3D render of proposed front parlor at Belknap Street c. 1829.

Anyway, we have several more rooms to populate with objects that need to be revised in small ways. There are wonky reflection probes that are driving me bonkers even after spending hours trying to sort them out for these presentations. But most importantly we have to work through what sets of objects and spaces are going to tell the most meaningful stories about David Walker within the 8 Belknap Street build. This curatorial work is crucial for making this more than just a lovely model of a nineteenth-century home.



3D Black Boston at ACH 2021

We’ve been busy working on the project these last few weeks — mostly with an eye to presenting at the Association for the Computers and the Humanities Conference, which will be held virtually, July 21-23. The conference program looks very exciting, and we encourage you to check out our panel presentation, hear about progress to date, and to meet our student team members.

For more information about how to register and access the program, please head over to https://ach2021.ach.org/.

Project Beginnings…

What is this project, and what have we been up to?

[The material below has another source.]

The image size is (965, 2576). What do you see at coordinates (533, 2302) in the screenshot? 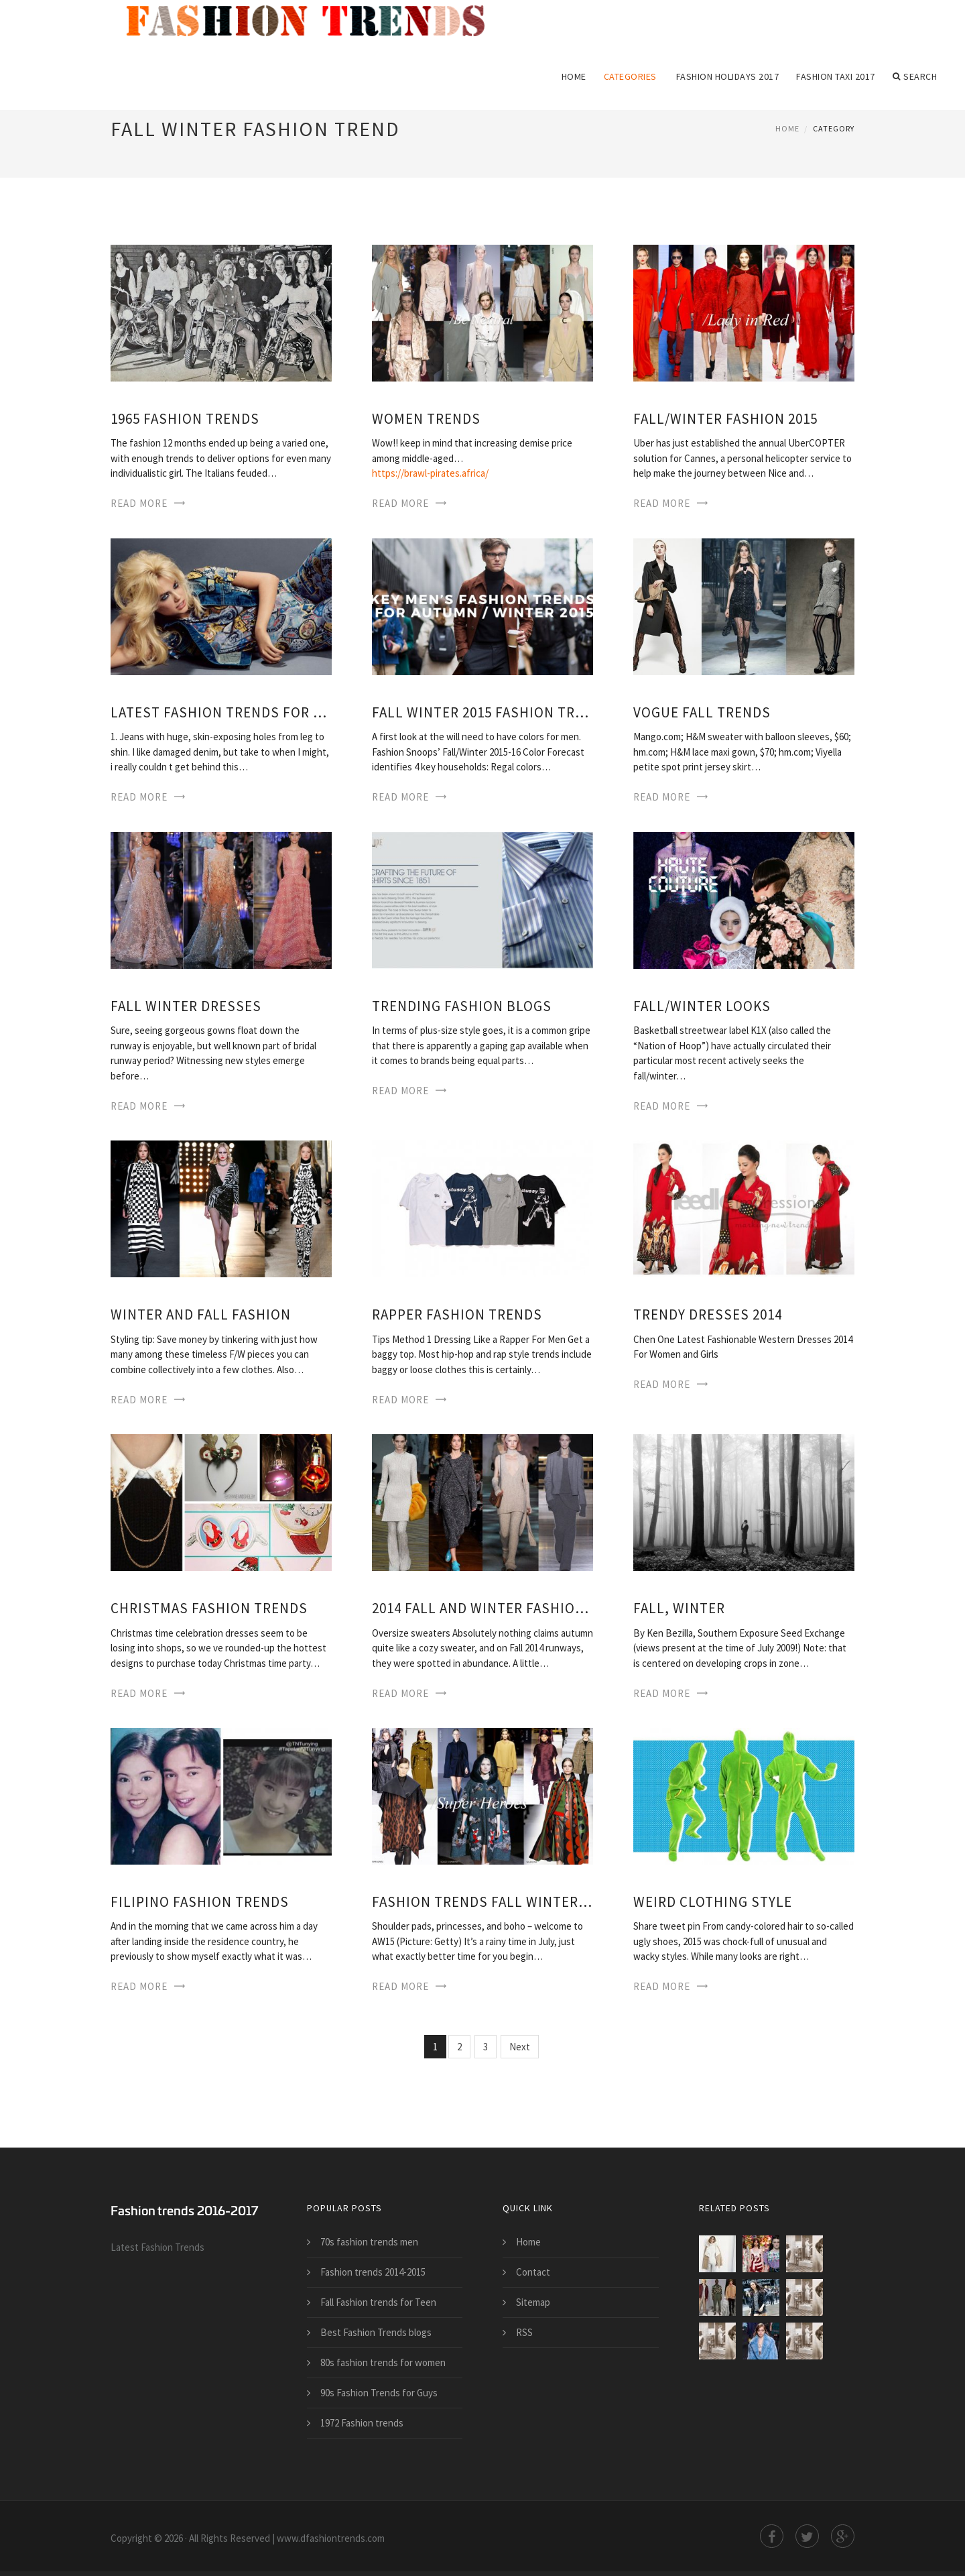 I see `Sitemap` at bounding box center [533, 2302].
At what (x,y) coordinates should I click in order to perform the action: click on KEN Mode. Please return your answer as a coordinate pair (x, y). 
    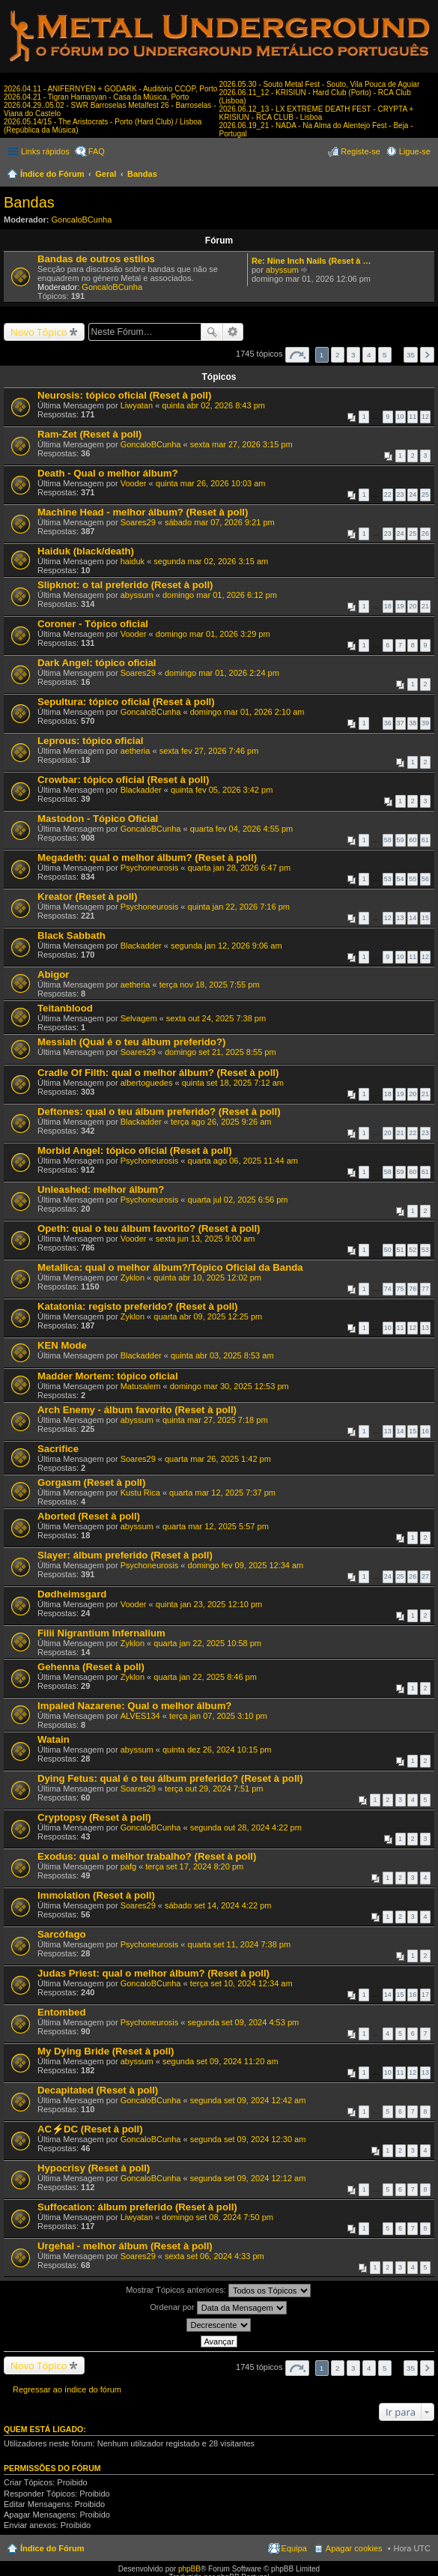     Looking at the image, I should click on (62, 1345).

While we have decidedly more formal ways of narrating this project, we thought we’d start by explaining how this project got started at Northeastern. Both myself and Angel David Nieves are new faculty as of the 2020-1 academic year; we had known each other from other collaborations that included the Immersive Pedagogy Symposium and a special issue of the Journal of Interactive Technology and Pedagogy. We’re going to be leading some spaces here that we thought had synergy; the a 3D/VR Lab for humanists (Linker) and the Social Justice Studio (Nieves). In the fall semester we sat down and thought through what we could work on together — and so we came up with 3D Black Boston, a project that uses immersive technologies and historical research to recreate sites related to Boston’s historical African American community on Beacon Hill. The first phase of the project examines this space prior to the Civil War and the pilot spaces associated with David Walker, the radical Black abolitionist. We want users to think about the long history of systemic racism in our society, and so I like the idea of looking at Boston, a stronghold of abolition, to show just how pervasive it was. Students sometimes have difficulty realizing that abolition and systemic racism co-exist, and that yes, people who supported ending slavery espoused racism in a range of different ways. At the same time, the African American community in Boston created spaces for themselves in response. We want to tell those stories.

When we say we want to use immersive technologies, we mean that we want to produce virtual reality museums that reconstruct a particular moment in time. Think 3D house museums — you’ve probably been to a historic home that’s been interpreted to reflect a moment or period in time. The nice thing about doing this work in VR is that we can recreate objects and spaces that no longer exist or provide interpretation for places that do, but present obstacles to doing this work. David Walker’s residence at 8 Belknap Street (now 81 Joy) no longer exists, and we’re pretty excited about the possibilities of recreating it digitally.

Thanks to support from Northeastern University, we have several students learning how to conduct historical research, build 3D models, and put everything together. This space will be updated as we progress! Look forward to hearing more from us soon.